▶ **Prompt**
Every entry below should be written out again exactly.

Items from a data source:
..............................
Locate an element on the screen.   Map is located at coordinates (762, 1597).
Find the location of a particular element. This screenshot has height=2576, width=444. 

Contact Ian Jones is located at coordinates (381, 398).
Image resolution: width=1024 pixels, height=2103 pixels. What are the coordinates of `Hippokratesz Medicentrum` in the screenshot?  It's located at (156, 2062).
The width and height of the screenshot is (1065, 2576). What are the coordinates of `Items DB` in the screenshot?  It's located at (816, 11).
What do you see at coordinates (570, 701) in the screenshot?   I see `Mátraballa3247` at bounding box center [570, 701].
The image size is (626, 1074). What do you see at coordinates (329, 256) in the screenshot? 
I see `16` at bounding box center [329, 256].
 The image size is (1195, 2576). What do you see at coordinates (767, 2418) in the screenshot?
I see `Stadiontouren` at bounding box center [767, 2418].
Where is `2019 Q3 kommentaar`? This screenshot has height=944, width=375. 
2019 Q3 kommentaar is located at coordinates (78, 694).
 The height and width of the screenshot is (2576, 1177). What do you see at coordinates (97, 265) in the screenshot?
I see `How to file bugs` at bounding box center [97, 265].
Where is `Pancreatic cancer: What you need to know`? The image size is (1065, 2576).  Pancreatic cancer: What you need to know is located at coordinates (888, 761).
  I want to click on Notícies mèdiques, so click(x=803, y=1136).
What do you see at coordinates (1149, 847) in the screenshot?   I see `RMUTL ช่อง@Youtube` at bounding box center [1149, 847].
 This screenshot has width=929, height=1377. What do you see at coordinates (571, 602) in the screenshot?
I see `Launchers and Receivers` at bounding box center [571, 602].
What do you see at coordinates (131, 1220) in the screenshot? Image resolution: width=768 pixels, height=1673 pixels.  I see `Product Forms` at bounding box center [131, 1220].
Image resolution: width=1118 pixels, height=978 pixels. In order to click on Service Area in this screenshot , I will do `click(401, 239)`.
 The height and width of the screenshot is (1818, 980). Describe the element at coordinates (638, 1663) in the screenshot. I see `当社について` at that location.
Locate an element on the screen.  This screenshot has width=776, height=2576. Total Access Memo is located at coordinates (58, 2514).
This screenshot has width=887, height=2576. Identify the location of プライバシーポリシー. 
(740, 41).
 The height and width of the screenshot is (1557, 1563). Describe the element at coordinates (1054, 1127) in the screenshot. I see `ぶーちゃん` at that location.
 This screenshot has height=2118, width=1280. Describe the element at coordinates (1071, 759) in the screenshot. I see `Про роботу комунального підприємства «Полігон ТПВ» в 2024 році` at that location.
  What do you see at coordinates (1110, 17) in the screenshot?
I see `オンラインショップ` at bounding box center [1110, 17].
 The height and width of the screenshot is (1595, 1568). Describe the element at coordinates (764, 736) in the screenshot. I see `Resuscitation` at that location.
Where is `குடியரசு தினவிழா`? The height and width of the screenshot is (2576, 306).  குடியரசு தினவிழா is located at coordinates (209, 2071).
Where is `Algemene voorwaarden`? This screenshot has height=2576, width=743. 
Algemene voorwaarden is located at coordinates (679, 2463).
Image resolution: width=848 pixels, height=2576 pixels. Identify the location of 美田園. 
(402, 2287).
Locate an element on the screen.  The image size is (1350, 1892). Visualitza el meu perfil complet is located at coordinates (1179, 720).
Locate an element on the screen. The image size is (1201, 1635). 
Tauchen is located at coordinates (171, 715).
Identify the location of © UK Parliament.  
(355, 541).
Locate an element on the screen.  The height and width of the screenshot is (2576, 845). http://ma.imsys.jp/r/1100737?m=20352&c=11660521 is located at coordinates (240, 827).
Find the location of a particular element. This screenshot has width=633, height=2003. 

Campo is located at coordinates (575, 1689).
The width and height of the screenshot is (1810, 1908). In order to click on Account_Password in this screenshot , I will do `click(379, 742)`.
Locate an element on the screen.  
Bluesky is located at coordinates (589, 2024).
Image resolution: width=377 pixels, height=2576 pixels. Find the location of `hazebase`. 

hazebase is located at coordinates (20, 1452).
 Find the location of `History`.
..............................
▶ **Result of this exercise**
Locate an element on the screen.   Map is located at coordinates (762, 1597).
Find the location of a particular element. This screenshot has height=2576, width=444. 

Contact Ian Jones is located at coordinates (381, 398).
Image resolution: width=1024 pixels, height=2103 pixels. What are the coordinates of `Hippokratesz Medicentrum` in the screenshot?  It's located at (156, 2062).
The width and height of the screenshot is (1065, 2576). What are the coordinates of `Items DB` in the screenshot?  It's located at (816, 11).
What do you see at coordinates (570, 701) in the screenshot?   I see `Mátraballa3247` at bounding box center [570, 701].
The image size is (626, 1074). What do you see at coordinates (329, 256) in the screenshot? 
I see `16` at bounding box center [329, 256].
 The image size is (1195, 2576). What do you see at coordinates (767, 2418) in the screenshot?
I see `Stadiontouren` at bounding box center [767, 2418].
Where is `2019 Q3 kommentaar`? This screenshot has height=944, width=375. 
2019 Q3 kommentaar is located at coordinates (78, 694).
 The height and width of the screenshot is (2576, 1177). What do you see at coordinates (97, 265) in the screenshot?
I see `How to file bugs` at bounding box center [97, 265].
Where is `Pancreatic cancer: What you need to know`? The image size is (1065, 2576).  Pancreatic cancer: What you need to know is located at coordinates (888, 761).
  I want to click on Notícies mèdiques, so click(x=803, y=1136).
What do you see at coordinates (1149, 847) in the screenshot?   I see `RMUTL ช่อง@Youtube` at bounding box center [1149, 847].
 This screenshot has width=929, height=1377. What do you see at coordinates (571, 602) in the screenshot?
I see `Launchers and Receivers` at bounding box center [571, 602].
What do you see at coordinates (131, 1220) in the screenshot? Image resolution: width=768 pixels, height=1673 pixels.  I see `Product Forms` at bounding box center [131, 1220].
Image resolution: width=1118 pixels, height=978 pixels. In order to click on Service Area in this screenshot , I will do `click(401, 239)`.
 The height and width of the screenshot is (1818, 980). Describe the element at coordinates (638, 1663) in the screenshot. I see `当社について` at that location.
Locate an element on the screen.  This screenshot has width=776, height=2576. Total Access Memo is located at coordinates (58, 2514).
This screenshot has width=887, height=2576. Identify the location of プライバシーポリシー. 
(740, 41).
 The height and width of the screenshot is (1557, 1563). Describe the element at coordinates (1054, 1127) in the screenshot. I see `ぶーちゃん` at that location.
 This screenshot has height=2118, width=1280. Describe the element at coordinates (1071, 759) in the screenshot. I see `Про роботу комунального підприємства «Полігон ТПВ» в 2024 році` at that location.
  What do you see at coordinates (1110, 17) in the screenshot?
I see `オンラインショップ` at bounding box center [1110, 17].
 The height and width of the screenshot is (1595, 1568). Describe the element at coordinates (764, 736) in the screenshot. I see `Resuscitation` at that location.
Where is `குடியரசு தினவிழா`? The height and width of the screenshot is (2576, 306).  குடியரசு தினவிழா is located at coordinates (209, 2071).
Where is `Algemene voorwaarden`? This screenshot has height=2576, width=743. 
Algemene voorwaarden is located at coordinates (679, 2463).
Image resolution: width=848 pixels, height=2576 pixels. Identify the location of 美田園. 
(402, 2287).
Locate an element on the screen.  The image size is (1350, 1892). Visualitza el meu perfil complet is located at coordinates (1179, 720).
Locate an element on the screen. The image size is (1201, 1635). 
Tauchen is located at coordinates (171, 715).
Identify the location of © UK Parliament.  
(355, 541).
Locate an element on the screen.  The height and width of the screenshot is (2576, 845). http://ma.imsys.jp/r/1100737?m=20352&c=11660521 is located at coordinates (240, 827).
Find the location of a particular element. This screenshot has width=633, height=2003. 

Campo is located at coordinates (575, 1689).
The width and height of the screenshot is (1810, 1908). In order to click on Account_Password in this screenshot , I will do `click(379, 742)`.
Locate an element on the screen.  
Bluesky is located at coordinates (589, 2024).
Image resolution: width=377 pixels, height=2576 pixels. Find the location of `hazebase`. 

hazebase is located at coordinates (20, 1452).
 Find the location of `History`.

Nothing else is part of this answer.